All this being said, I argee with the other posters.  Video is not as good as having an instructor who can guide you through the movements.  Since this thread is in beginners corner, I would caution that this is no way for a beginner to learn.  Beginners don't have the training to see the subtleties of movement and position, nor the body awareness to know if they are performing correctly.  I also agree that the style shouldn't be radically different than the style you've had training in.  For me, Hung Gar was not too great a leap from Kenpo.  The Tiger and Crane form was originally part of the system.  I still practice the Kenpo I learned but this new material keeps me challanged, at least until I can find a good school.


----------



## kingkong89 (Nov 8, 2006)

hello i am also a 1st dan in martial arts. i have seen a lot of things and learnibng form video or dvd's is not har you just want to actually learn. i have a friend of mine who also 1st dan learned a katan kata off of a movie. i have also learned kung fu from movies and have several friends that study the art.


----------



## Andrew Green (Nov 8, 2006)

It really depends, some people can pull it off, most can't.

Same as other skills, some people can teach themselves to play a instrument, others teach themselves and make people cringe with there "playing"

Some people can teach themselves how to dance, others are "rythmically challenged" like me 

It's going to be hard, and without others people training with you, near impossible to get very good, but if it's something you enjoy, go for it.  But treat it as what it is, a self-taught hobby, and nothing more.


----------



## Don Roley (Nov 11, 2006)

When you start out, you can't learn from videos. Period.

There are habits that you need to have pointed out and corrected when you start. You don't know you do them, and you don't know what is good and what it bad.

Once you develop the habits of a style, then you can pick up little things from that style from videos. But to start out without someone to catch you when you make mistakes you are not concious of, you build them into you. This can happen even later on, but it a thousand times worse at the beggining.

There are people who have spent their entire career from videos and gotten black belts from them. Every one I know of who has seriously strikes me as seeming to be like Napolean Dynamite's younger brother at the Rex Kwon Do dojo. From where I stand, they are walking examples of what it wrong in the martial arts, but their numbers seem to be rising due to the ease of getting slip shod instruction. Ask them, and they will say they are good. I disagree.


----------



## IWishToLearn (Nov 11, 2006)

Unfortunately, thus starts the longstanding debate. Yet again.


----------



## arnisador (Nov 11, 2006)

IWishToLearn said:


> Unfortunately, thus starts the longstanding debate. Yet again.



Well, this is a pretty one-sided debate...the vast majority of practitioners seem to think that learning by video is principally helpful as am adjunct for those with experience, and is not helpful for beginners.


----------



## IWishToLearn (Nov 12, 2006)

New approaches are quite often panned, and accepted later. I only have a problem with broadly applied statements - it's too much like stereotyping.


----------



## Fu_Bag (Nov 12, 2006)

I think videos and books are great supplements. They're also fine for trying to pickup ideas and attitudes. I wouldn't use them as a sole training source, however. They can also serve as valuable collaboration and verification tools to clarify a point that was made at a certain training session.

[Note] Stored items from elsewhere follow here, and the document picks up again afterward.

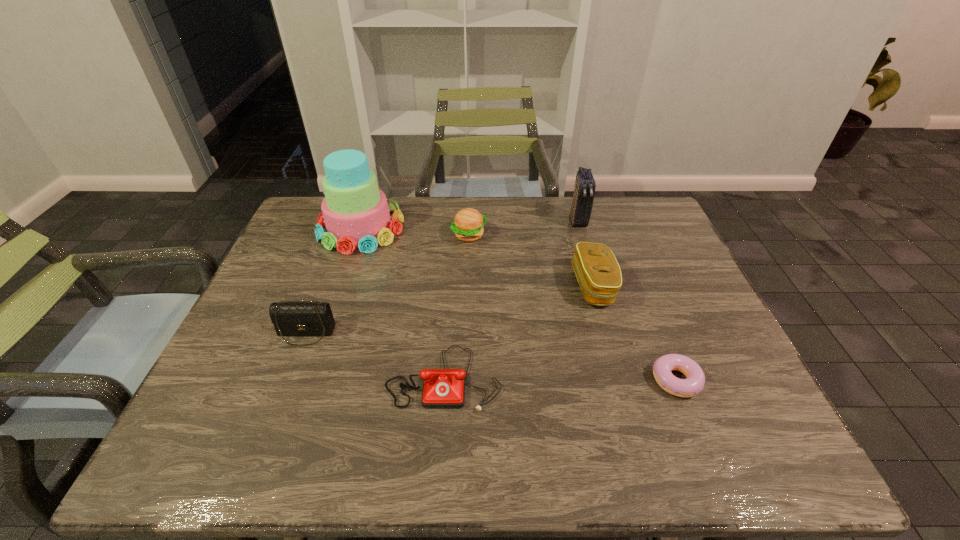 What are the coordinates of `object that is the nearest to the fifth farthest object` in the screenshot? It's located at (442, 388).

Locate an element on the screen. This screenshot has width=960, height=540. object that ranks as the second closest to the second shortest object is located at coordinates (598, 273).

Select which clutch bag appears as the third closest to the hamburger. Please provide its 2D coordinates. Your answer should be formatted as a tuple, i.e. [(x, y)], where the tuple contains the x and y coordinates of a point satisfying the conditions above.

[(290, 318)]

Select which clutch bag is the second closest to the second tallest object. Please provide its 2D coordinates. Your answer should be formatted as a tuple, i.e. [(x, y)], where the tuple contains the x and y coordinates of a point satisfying the conditions above.

[(290, 318)]

Where is `vacant region that satisfies the following two spatial constraints: 1. with the zip open on the second tallest object; 2. on the right side of the doughnut`? This screenshot has height=540, width=960. vacant region that satisfies the following two spatial constraints: 1. with the zip open on the second tallest object; 2. on the right side of the doughnut is located at coordinates (623, 380).

Identify the location of free space that satisfies the following two spatial constraints: 1. on the zipper side of the second farthest clutch bag; 2. on the left side of the doughnut. click(x=619, y=380).

The width and height of the screenshot is (960, 540). Identify the location of vacant space that satisfies the following two spatial constraints: 1. on the zipper side of the fourth nearest object; 2. on the dial of the telephone. (619, 377).

You are a GUI agent. You are given a task and a screenshot of the screen. Output one action in this format:
    pyautogui.click(x=<x>, y=<y>)
    Task: Click on the blank area in the image that satisfies the following two spatial constraints: 1. on the front flap of the third nearest object; 2. on the right side of the shortest object
    The height and width of the screenshot is (540, 960).
    Given the screenshot: What is the action you would take?
    pyautogui.click(x=288, y=380) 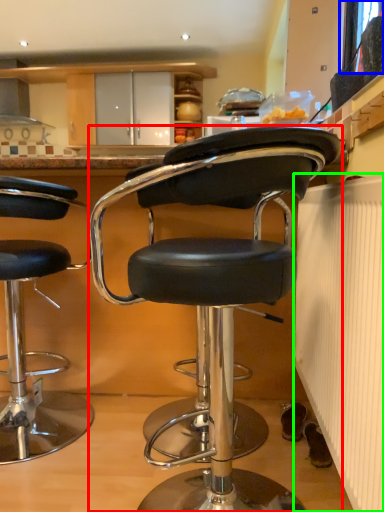 Question: Which object is the closest to the chair (highlighted by a red box)? Choose among these: window screen (highlighted by a blue box) or radiator (highlighted by a green box).

Choices:
 (A) window screen
 (B) radiator

Answer: (B) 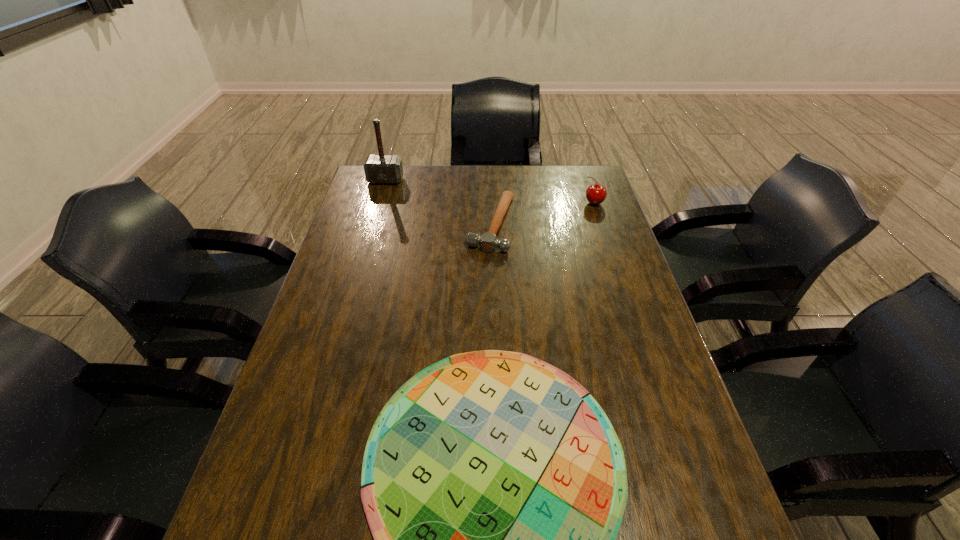 Where is `the tallest object`? This screenshot has height=540, width=960. the tallest object is located at coordinates (379, 169).

The width and height of the screenshot is (960, 540). I want to click on the farthest object, so click(379, 169).

The height and width of the screenshot is (540, 960). In order to click on the rightmost object in this screenshot , I will do `click(595, 193)`.

Image resolution: width=960 pixels, height=540 pixels. Find the location of `the third shortest object`. the third shortest object is located at coordinates (595, 193).

The height and width of the screenshot is (540, 960). I want to click on the third tallest object, so click(488, 242).

You are a GUI agent. You are given a task and a screenshot of the screen. Output one action in this format:
    pyautogui.click(x=<x>, y=<y>)
    Task: Click on the shorter hammer
    Image resolution: width=960 pixels, height=540 pixels.
    Given the screenshot: What is the action you would take?
    pyautogui.click(x=488, y=242)

Locate an element on the screen. free location located on the right of the taller hammer is located at coordinates (468, 180).

This screenshot has width=960, height=540. I want to click on blank space located 0.190m on the left of the rightmost object, so click(532, 203).

Locate an element on the screen. vacant point located 0.320m on the front of the nearer hammer is located at coordinates (495, 334).

Locate an element on the screen. The width and height of the screenshot is (960, 540). cherry present at the far edge is located at coordinates (595, 193).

Personally, I'm a little wary of people who say that students should stay away from books and videos produced by the head(s) of whatever art is being studied. It's very easy for an instructor to influence their students and, if the instructor isn't on the level, the students can be lead down the wrong path for years and years without being exposed to "the good stuff". If anything, using books and videos as training supplements can aid in quality control of your training.

I don't think anyone wants to waste training time with someone whose movement and philosophy isn't, at the very least, similar to the head of the art.


----------



## Tez3 (Nov 12, 2006)

Don Roley said:


> ...... From where I stand, they are walking examples of what it wrong in the martial arts, but their numbers seem to be rising due to the ease of getting slip shod instruction. Ask them, and they will say they are good. I disagree.


 
The joy of that though, as with people who exaggerate their skills, is that they either get found out or find out for themselves. The best way is to invite them to one of your training sessions where, without putting on anything special on for them hopefully they realise where they stand as far as training is concerned. It's a much easier way for them than finding out the hard way in a competition or even worse a brawl or street fight.


----------



## arnisador (Nov 12, 2006)

IWishToLearn said:


> New approaches are quite often panned, and accepted later.



Very true. Distance learning at the high school and college level continues to gain acceptance.

But, I still say that the general opinion right now is that distance learning for the martial arts, or other physical skills, is of questionable value. Where's the distance learning for basketball?


----------



## Don Roley (Nov 13, 2006)

IWishToLearn said:


> New approaches are quite often panned, and accepted later. I only have a problem with broadly applied statements - it's too much like stereotyping.



If someone  who has learned from the beggining from videos and later proven to be competent in an art ever comes forward, I will revise my broadly applied statement.

So far, nada. Everyone I know _and respect_ who started out trying to learn from video and later had real instruction has said the same thing. I know a few guys (banned from martialtalk) who might say differently, but I do not respect them or their skills even though they are quite willing to blow their own horn.


----------



## IWishToLearn (Nov 13, 2006)

Hm. I'm a distance learning Kenpo student. I know for a fact that SGM Parker had a project of several training tapes that were going to be produced. Larry Tatum has been quoted several times about his distance students really surprising him with their performance.

No basketball tapes - that's a team sport. We're individually based. I don't think that's a fair comparison. However, this is a long standing debate which I'm not trying to pursue.

My issue is with people who make no clause for exceptions to "the rule." That's it.


----------



## Taijiman (Nov 20, 2006)

Martial arts takes at least two.  Maybe a better sport to compare it too would be wrestling   You could learn some exercises and a mental understanding of the basic principles, but your not going to be an actual wrestler without the experience of wrestling with someone else   Asian martial arts are the same way.  Partner work with someone who knows what they're doing is an important part of the martial arts learning experience.  

Of course, the guy that started this thread is pretty experienced, and has kungfu experience too, so I think he could do ok if he gets someone to be a practice dummy that's skilled enough not to get hurt   In general, I don't mind people learning things off dvds as long as they don't try to become a teacher or set themselves up as an expert based entirely on video training.  But I think if you really reach and instructor/expert level in any martial art, you should know enough that you could at least have fun with something from video and not screw yourself up


----------



## thewhitemikevick (Nov 20, 2006)

Learning any style of Kung Fu from a DVD would pose a real challenge to the student. Of all the martial arts you could have chosen, Kung Fu goes to such depths...and really the complexities in technique seem like they would be almost impossible to learn from a DVD. Especially without an instructor there to help you with the movements...I mean Kung Fu is so kinetic...everything flows together so fluently, and with such elegance...how can you be taught something like that from a DVD? I mean, it might not hurt, but if at all possible, I would suggest finding an instructor. Of course, I'm sure that you probably have already realized all this, and that learning from a DVD at this point and time might be the only resource that you can call upon. Nontheless, I respect the urge to learn. It might be a difficult method, but anything's worth a shot I suppose. I wouldn't count on it's efficiency, though.


----------